Haim-Munk syndrome is an extremely rare genetic disorder similar to Papillion-Lefevre syndrome. Features include callous patches of skin on the palms of the hands and the soles of the feet, long pointy fingers, and degeneration of the tissues that surround and support the teeth.
The two major manifestations of Haim-Munk syndrome are dermatological abnormalities and juvenile periodontitis. Individuals identified with the Haim-Munk syndrome show more severe skin abnormalities than groups with Papillion-Lefevre syndrome. Extensive palmoplantar hyperkeratosis typically begins within the first two to three years of life. At birth the palms and soles are bright red in color and then progress to a callused and scaly appearance. As the patient gets older the disease often involves thick scaly patches on the entire front and back area of the hands and feet, as well as the elbows and knees. A typical pattern of periodontis with Haim-Munk syndrome is as follows: initially the deciduous (baby) teeth appear at the normal time but the gums proceed to swell and bleed. Usually all the deciduous teeth fall out by age four, the mouth then heals and the secondary teeth begin to appear, severe gingival inflammation develops and the majority, or all, of the permanent teeth often fall out by age 15. Individuals with Haim-Munk syndrome may also have some of the following signs and symptoms: * wasting (atrophy), or thickening, of the nails * a deformity of the fingers called arachnodactyly—abnormally long, thin, tapered fingers and toes * lack of normal blood flow to the extremities that results in numbness and tingling in the fingers and/or toes. It also can cause loss of bone tissue at the ends of the fingers and/or toes (acroosteolysis) * a curve of the bones in the hands causing claw-like features * flat feet (pes planus) * recurrent pus-forming (pyogenic) skin infections
There are no published diagnostic criteria for Haim-Munk syndrome. Researchers use clinical examination of inbred Jewish Cochin descendents to confirm the presence of Haim-Munk. Diagnosis of Papillion-Lefevre syndrome is confirmed by red, thick callused skin on the palms and soles at birth and dental problems that are usually present by age five. Affected individuals are diagnosed with Haim-Munk syndrome when all of the following features are present: * palmoplantar keratoderma * thick, rough, and scaly patches of skin on the forearms and legs * severe early onset periodontitis * arachnodactyly * abnormal changes of the nails Radiology is used to view the thin and tapering bone deformities in the fingers and dental problems associated with Haim-Munk syndrome. Genetic testing can confirm the mutation of the cathepsin C gene. Genotyping for polymorphic DNA markers (D11S1887, D11S1367, and D11S1367) are used to identify the presence of the cathepsin C gene mutations associated with Haim-Munk syndrome.

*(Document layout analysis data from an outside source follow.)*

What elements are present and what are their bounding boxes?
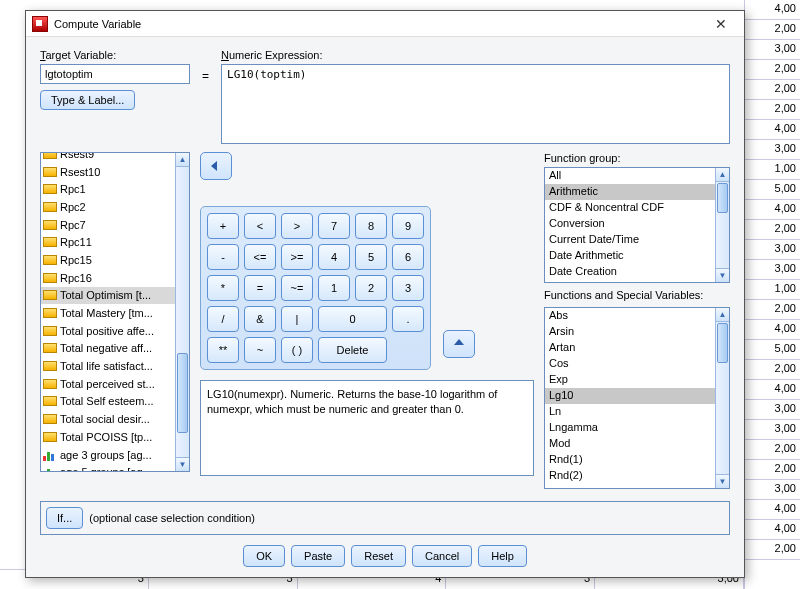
function-item[interactable]: Exp [545,372,715,388]
scroll-down-icon[interactable]: ▼ [716,268,729,282]
keypad-button[interactable]: - [207,244,239,270]
scroll-down-icon[interactable]: ▼ [176,457,189,471]
scroll-down-icon[interactable]: ▼ [716,474,729,488]
scroll-up-icon[interactable]: ▲ [716,168,729,182]
paste-button[interactable]: Paste [291,545,345,567]
function-group-item[interactable]: CDF & Noncentral CDF [545,200,715,216]
keypad-button[interactable]: 9 [392,213,424,239]
variable-list-item-label: Rpc15 [60,254,92,266]
variable-list-item[interactable]: Rpc1 [41,180,175,198]
variable-list-item[interactable]: Total negative aff... [41,340,175,358]
reset-button[interactable]: Reset [351,545,406,567]
function-group-item[interactable]: Conversion [545,216,715,232]
function-item[interactable]: Lngamma [545,420,715,436]
function-group-list[interactable]: AllArithmeticCDF & Noncentral CDFConvers… [544,167,730,283]
variable-list-item[interactable]: Rsest9 [41,153,175,163]
variable-list-item[interactable]: Total Mastery [tm... [41,304,175,322]
variable-list-item[interactable]: Rpc2 [41,198,175,216]
variable-list-item[interactable]: Total positive affe... [41,322,175,340]
move-to-expression-button[interactable] [200,152,232,180]
if-button[interactable]: If... [46,507,83,529]
variable-list-item[interactable]: Rpc16 [41,269,175,287]
bg-cell: 4,00 [745,520,800,540]
keypad-button[interactable]: | [281,306,313,332]
ruler-icon [43,153,57,159]
variable-list-item[interactable]: age 3 groups [ag... [41,446,175,464]
dialog-buttons: OK Paste Reset Cancel Help [40,545,730,567]
function-group-scrollbar[interactable]: ▲ ▼ [715,168,729,282]
keypad-button[interactable]: < [244,213,276,239]
variable-list-item[interactable]: Rpc15 [41,251,175,269]
variable-list-item[interactable]: Rpc7 [41,216,175,234]
bg-cell: 2,00 [745,540,800,560]
function-item[interactable]: Arsin [545,324,715,340]
keypad-button[interactable]: 0 [318,306,387,332]
function-item[interactable]: Cos [545,356,715,372]
variable-list-item[interactable]: Total Optimism [t... [41,287,175,305]
keypad-button[interactable]: / [207,306,239,332]
keypad-button[interactable]: ~= [281,275,313,301]
function-item[interactable]: Rnd(2) [545,468,715,484]
keypad-button[interactable]: & [244,306,276,332]
function-item[interactable]: Artan [545,340,715,356]
variable-list-scrollbar[interactable]: ▲ ▼ [175,153,189,471]
keypad-button[interactable]: 8 [355,213,387,239]
function-group-item[interactable]: Date Arithmetic [545,248,715,264]
function-group-label: Function group: [544,152,730,164]
function-group-item[interactable]: Date Creation [545,264,715,280]
keypad-button[interactable]: 6 [392,244,424,270]
bg-cell: 3,00 [745,480,800,500]
scroll-thumb[interactable] [717,323,728,363]
keypad-button[interactable]: >= [281,244,313,270]
function-group-item[interactable]: All [545,168,715,184]
function-item[interactable]: Ln [545,404,715,420]
keypad-button[interactable]: 3 [392,275,424,301]
variable-list[interactable]: Rsest9Rsest10Rpc1Rpc2Rpc7Rpc11Rpc15Rpc16… [40,152,190,472]
scroll-thumb[interactable] [717,183,728,213]
keypad-button[interactable]: + [207,213,239,239]
variable-list-item[interactable]: Rpc11 [41,233,175,251]
variable-list-item[interactable]: age 5 groups [ag... [41,463,175,471]
target-variable-input[interactable] [40,64,190,84]
variable-list-item[interactable]: Total PCOISS [tp... [41,428,175,446]
function-item[interactable]: Abs [545,308,715,324]
variable-list-item[interactable]: Total life satisfact... [41,357,175,375]
function-item[interactable]: Lg10 [545,388,715,404]
keypad-button[interactable]: 1 [318,275,350,301]
function-group-item[interactable]: Arithmetic [545,184,715,200]
variable-list-item[interactable]: Total perceived st... [41,375,175,393]
keypad-button[interactable]: ~ [244,337,276,363]
function-item[interactable]: Rnd(1) [545,452,715,468]
close-icon[interactable]: ✕ [704,13,738,35]
variable-list-item[interactable]: Total social desir... [41,410,175,428]
keypad-button[interactable]: 2 [355,275,387,301]
keypad-button[interactable]: > [281,213,313,239]
function-item[interactable]: Mod [545,436,715,452]
keypad-button[interactable]: . [392,306,424,332]
variable-list-item[interactable]: Rsest10 [41,163,175,181]
keypad-button[interactable]: 7 [318,213,350,239]
functions-list-scrollbar[interactable]: ▲ ▼ [715,308,729,488]
bg-cell: 4,00 [745,120,800,140]
cancel-button[interactable]: Cancel [412,545,472,567]
keypad-button[interactable]: 4 [318,244,350,270]
keypad-button[interactable]: <= [244,244,276,270]
type-and-label-button[interactable]: Type & Label... [40,90,135,110]
scroll-up-icon[interactable]: ▲ [716,308,729,322]
variable-list-item-label: Total Optimism [t... [60,289,151,301]
keypad-delete-button[interactable]: Delete [318,337,387,363]
function-group-item[interactable]: Current Date/Time [545,232,715,248]
scroll-thumb[interactable] [177,353,188,433]
keypad-button[interactable]: ** [207,337,239,363]
keypad-button[interactable]: ( ) [281,337,313,363]
ok-button[interactable]: OK [243,545,285,567]
scroll-up-icon[interactable]: ▲ [176,153,189,167]
keypad-button[interactable]: = [244,275,276,301]
keypad-button[interactable]: * [207,275,239,301]
help-button[interactable]: Help [478,545,527,567]
keypad-button[interactable]: 5 [355,244,387,270]
variable-list-item[interactable]: Total Self esteem... [41,393,175,411]
numeric-expression-input[interactable] [221,64,730,144]
functions-list[interactable]: AbsArsinArtanCosExpLg10LnLngammaModRnd(1… [544,307,730,489]
insert-function-button[interactable] [443,330,475,358]
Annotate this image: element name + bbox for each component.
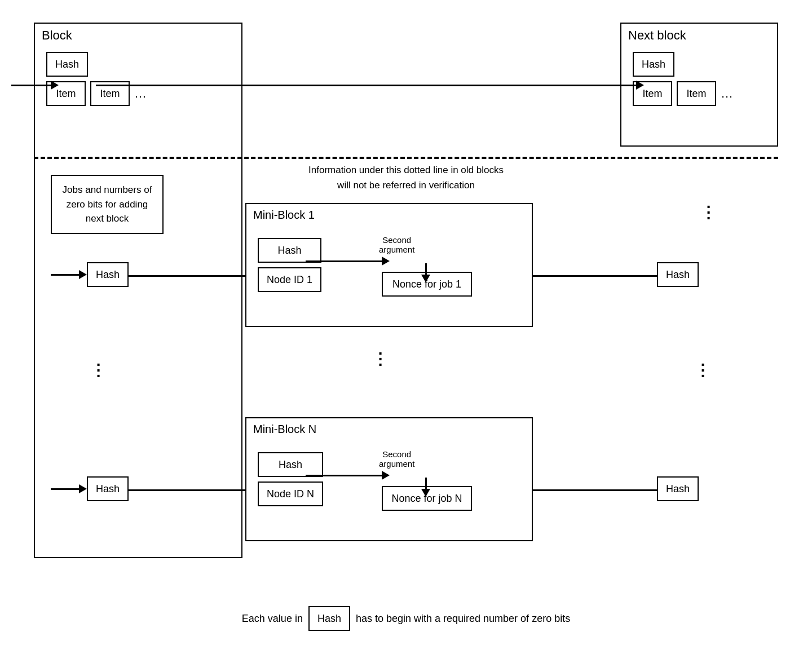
arrow-to-miniblock1 — [129, 271, 258, 280]
next-block-label: Next block — [621, 24, 777, 47]
mini-block-1-label: Mini-Block 1 — [246, 204, 532, 226]
mini-block-n-label: Mini-Block N — [246, 418, 532, 440]
minin-h-arrow — [306, 471, 390, 480]
arrow-block-to-nextblock — [96, 81, 644, 90]
arrow-to-miniblockn — [129, 485, 258, 494]
minin-v-arrow — [421, 478, 430, 497]
arrow-miniblock1-to-righthash — [533, 271, 665, 280]
next-block-ellipsis: … — [721, 86, 733, 101]
dots-middle: ⋮ — [372, 350, 388, 368]
left-hash-n-area: Hash — [51, 476, 129, 501]
footer-suffix: has to begin with a required number of z… — [356, 613, 570, 625]
block-label: Block — [35, 24, 241, 47]
mini1-h-arrow — [306, 257, 390, 266]
info-text: Information under this dotted line in ol… — [257, 162, 555, 193]
left-hash-box-1: Hash — [87, 262, 129, 287]
left-hash-1-area: Hash — [51, 262, 129, 287]
footer-hash-box: Hash — [308, 606, 350, 631]
left-hash-box-n: Hash — [87, 476, 129, 501]
minin-nodeid-box: Node ID N — [258, 481, 323, 506]
right-hash-n-area: Hash — [657, 476, 699, 501]
dots-right-top: ⋮ — [700, 203, 716, 222]
right-hash-box-n: Hash — [657, 476, 699, 501]
right-hash-1-area: Hash — [657, 262, 699, 287]
mini-block-n: Mini-Block N Hash Node ID N Nonce for jo… — [245, 417, 533, 541]
diagram-container: Block Hash Item Item … Next block Hash I… — [34, 11, 778, 620]
mini1-v-arrow — [421, 263, 430, 282]
dashed-line — [34, 157, 778, 159]
mini1-nodeid-box: Node ID 1 — [258, 267, 321, 292]
next-block-box: Next block Hash Item Item … — [620, 23, 778, 147]
mini1-second-arg: Second argument — [379, 235, 414, 254]
right-hash-box-1: Hash — [657, 262, 699, 287]
dots-right: ⋮ — [695, 361, 710, 379]
jobs-box: Jobs and numbers of zero bits for adding… — [51, 175, 164, 234]
mini-block-1: Mini-Block 1 Hash Node ID 1 Nonce for jo… — [245, 203, 533, 327]
block-hash-box: Hash — [46, 52, 88, 77]
footer: Each value in Hash has to begin with a r… — [0, 606, 812, 631]
dots-left: ⋮ — [90, 361, 106, 379]
minin-second-arg: Second argument — [379, 449, 414, 469]
footer-prefix: Each value in — [242, 613, 303, 625]
arrow-miniblockn-to-righthash — [533, 485, 665, 494]
next-block-item-box-2: Item — [677, 81, 716, 106]
next-block-hash-box: Hash — [633, 52, 674, 77]
arrow-into-block — [11, 81, 59, 90]
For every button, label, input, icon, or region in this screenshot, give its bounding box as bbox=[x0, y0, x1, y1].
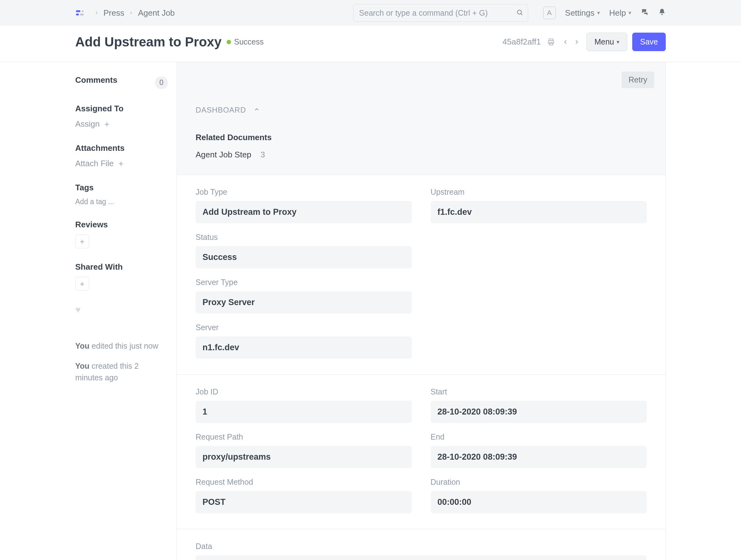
field-value[interactable]: 1 bbox=[196, 401, 412, 423]
menu-button[interactable]: Menu▾ bbox=[587, 33, 627, 51]
search-wrap bbox=[353, 4, 528, 22]
breadcrumb-press[interactable]: Press bbox=[104, 8, 124, 18]
fields-section-2: Job ID1Start28-10-2020 08:09:39Request P… bbox=[177, 375, 665, 529]
form-field bbox=[431, 323, 647, 359]
caret-down-icon: ▾ bbox=[617, 39, 619, 46]
assigned-to-label: Assigned To bbox=[75, 104, 168, 114]
header-actions: 45a8f2aff1 Menu▾ Save bbox=[502, 33, 666, 51]
field-label: Upstream bbox=[431, 187, 647, 197]
activity-edited: You edited this just now bbox=[75, 340, 168, 352]
activity-user: You bbox=[75, 362, 89, 370]
bell-icon[interactable] bbox=[658, 8, 666, 18]
status-text: Success bbox=[234, 37, 264, 46]
add-share-button[interactable]: ＋ bbox=[75, 277, 89, 291]
retry-button[interactable]: Retry bbox=[621, 71, 654, 88]
breadcrumb-agent-job[interactable]: Agent Job bbox=[138, 8, 175, 18]
caret-down-icon: ▾ bbox=[628, 9, 631, 16]
search-input[interactable] bbox=[353, 4, 528, 22]
field-value[interactable]: 00:00:00 bbox=[431, 491, 647, 513]
field-value[interactable]: n1.fc.dev bbox=[196, 336, 412, 359]
plus-icon: ＋ bbox=[103, 119, 111, 129]
svg-rect-2 bbox=[82, 10, 84, 12]
field-label: Start bbox=[431, 387, 647, 396]
sidebar: Comments 0 Assigned To Assign＋ Attachmen… bbox=[75, 62, 177, 560]
related-agent-job-step[interactable]: Agent Job Step 3 bbox=[196, 150, 647, 160]
field-value[interactable]: proxy/upstreams bbox=[196, 446, 412, 468]
plus-icon: ＋ bbox=[117, 158, 125, 169]
field-label: Job Type bbox=[196, 187, 412, 197]
data-section: Data { } bbox=[177, 529, 665, 560]
field-value[interactable]: f1.fc.dev bbox=[431, 201, 647, 223]
related-item-label: Agent Job Step bbox=[196, 150, 251, 159]
form-field: End28-10-2020 08:09:39 bbox=[431, 432, 647, 468]
assign-label: Assign bbox=[75, 119, 100, 129]
fields-section-1: Job TypeAdd Upstream to ProxyUpstreamf1.… bbox=[177, 175, 665, 375]
record-nav bbox=[561, 37, 582, 47]
data-label: Data bbox=[196, 542, 647, 551]
related-documents-title: Related Documents bbox=[196, 133, 647, 142]
svg-rect-1 bbox=[76, 13, 79, 15]
data-json-preview[interactable]: { } bbox=[196, 555, 647, 560]
add-tag-input[interactable]: Add a tag ... bbox=[75, 197, 114, 206]
help-label: Help bbox=[609, 8, 626, 18]
save-button[interactable]: Save bbox=[632, 33, 666, 51]
form-field: Start28-10-2020 08:09:39 bbox=[431, 387, 647, 423]
form-field bbox=[431, 278, 647, 314]
field-value[interactable]: Proxy Server bbox=[196, 291, 412, 314]
field-value[interactable]: 28-10-2020 08:09:39 bbox=[431, 446, 647, 468]
chevron-right-icon bbox=[129, 10, 134, 15]
page-header: Add Upstream to Proxy Success 45a8f2aff1… bbox=[0, 26, 741, 62]
content-top: Retry bbox=[177, 62, 665, 95]
field-label: Server Type bbox=[196, 278, 412, 287]
activity-user: You bbox=[75, 341, 89, 350]
assign-button[interactable]: Assign＋ bbox=[75, 119, 111, 129]
page-title: Add Upstream to Proxy bbox=[75, 35, 222, 50]
svg-point-4 bbox=[517, 10, 521, 14]
main: Comments 0 Assigned To Assign＋ Attachmen… bbox=[0, 62, 741, 560]
form-field: Duration00:00:00 bbox=[431, 478, 647, 513]
print-icon[interactable] bbox=[546, 37, 556, 47]
help-link[interactable]: Help▾ bbox=[609, 8, 631, 18]
next-record-button[interactable] bbox=[572, 37, 582, 47]
form-field: Request Pathproxy/upstreams bbox=[196, 432, 412, 468]
comments-row[interactable]: Comments 0 bbox=[75, 75, 168, 90]
app-logo[interactable] bbox=[75, 8, 84, 17]
comments-label: Comments bbox=[75, 75, 117, 85]
form-field: Request MethodPOST bbox=[196, 478, 412, 513]
attach-label: Attach File bbox=[75, 159, 114, 168]
activity-created: You created this 2 minutes ago bbox=[75, 360, 168, 384]
prev-record-button[interactable] bbox=[561, 37, 570, 47]
field-value[interactable]: Success bbox=[196, 246, 412, 268]
svg-rect-0 bbox=[76, 10, 80, 12]
record-hash: 45a8f2aff1 bbox=[502, 37, 541, 47]
field-label: Job ID bbox=[196, 387, 412, 396]
field-value[interactable]: 28-10-2020 08:09:39 bbox=[431, 401, 647, 423]
dashboard-toggle[interactable]: DASHBOARD bbox=[196, 106, 647, 114]
settings-link[interactable]: Settings▾ bbox=[565, 8, 600, 18]
activity-text: edited this just now bbox=[91, 341, 158, 350]
comments-count: 0 bbox=[155, 76, 168, 89]
field-label: Duration bbox=[431, 478, 647, 487]
svg-line-5 bbox=[521, 14, 522, 15]
content: Retry DASHBOARD Related Documents Agent … bbox=[177, 62, 666, 560]
dashboard-label: DASHBOARD bbox=[196, 106, 246, 114]
shared-with-label: Shared With bbox=[75, 262, 168, 272]
field-label: Request Path bbox=[196, 432, 412, 441]
reviews-label: Reviews bbox=[75, 220, 168, 230]
field-value[interactable]: Add Upstream to Proxy bbox=[196, 201, 412, 223]
chat-icon[interactable] bbox=[641, 8, 649, 18]
search-icon[interactable] bbox=[516, 9, 523, 17]
form-field: Servern1.fc.dev bbox=[196, 323, 412, 359]
attach-file-button[interactable]: Attach File＋ bbox=[75, 158, 125, 169]
status-pill: Success bbox=[227, 37, 264, 46]
like-icon[interactable]: ♥ bbox=[75, 304, 81, 315]
status-dot-icon bbox=[227, 40, 231, 44]
user-badge[interactable]: A bbox=[543, 7, 556, 19]
dashboard-section: DASHBOARD Related Documents Agent Job St… bbox=[177, 95, 665, 175]
attachments-label: Attachments bbox=[75, 143, 168, 153]
menu-label: Menu bbox=[594, 37, 614, 46]
field-label: Request Method bbox=[196, 478, 412, 487]
field-value[interactable]: POST bbox=[196, 491, 412, 513]
related-item-count: 3 bbox=[261, 150, 265, 159]
add-review-button[interactable]: ＋ bbox=[75, 235, 89, 248]
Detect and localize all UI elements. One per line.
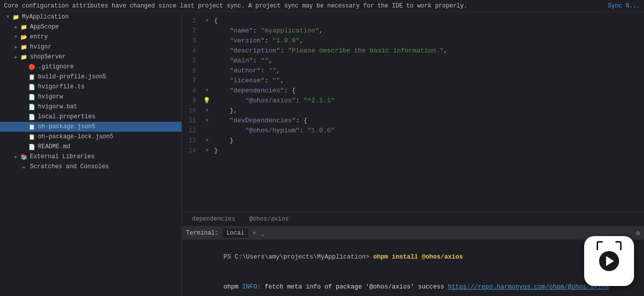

A normal life span has been reported for individuals with Haim-Munk syndrome. Loss of the baby teeth may occur by age six and loss of the permanent teeth by age 15; however, general health is not impaired and dentures are well tolerated.
Treatments include extraction of the teeth and use of dental prosthesis, or dentures. Medications are also used to treat skin lesions associated with this disorder.